Recorded data
Content starts

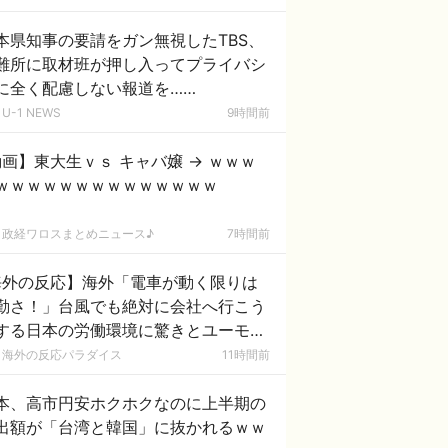
本県知事の要請をガン無視したTBS、
難所に取材班が押し入ってプライバシ
に全く配慮しない報道を……
U-1 NEWS
9時間前
画】東大生ｖｓ キャバ嬢 → ｗｗｗ
ｗｗｗｗｗｗｗｗｗｗｗｗｗｗ
政経ワロスまとめニュース♪
7時間前
海外の反応】海外「電車が動く限りは
勤さ！」台風でも絶対に会社へ行こう
する日本の労働環境に驚きとユーモア
れる本音を語り合う外国人たち
海外の反応パラダイス
11時間前
本、高市円安ホクホクなのに上半期の
出額が「台湾と韓国」に抜かれるｗｗ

Content ends

## YOUR OBJECTIVE
Reproduce the records above exactly, starting with the line that contains "難所に取材班が押し入ってプライバシ" and ending with the last line.

## YOUR RESPONSE
難所に取材班が押し入ってプライバシ
に全く配慮しない報道を……
U-1 NEWS
9時間前
画】東大生ｖｓ キャバ嬢 → ｗｗｗ
ｗｗｗｗｗｗｗｗｗｗｗｗｗｗ
政経ワロスまとめニュース♪
7時間前
海外の反応】海外「電車が動く限りは
勤さ！」台風でも絶対に会社へ行こう
する日本の労働環境に驚きとユーモア
れる本音を語り合う外国人たち
海外の反応パラダイス
11時間前
本、高市円安ホクホクなのに上半期の
出額が「台湾と韓国」に抜かれるｗｗ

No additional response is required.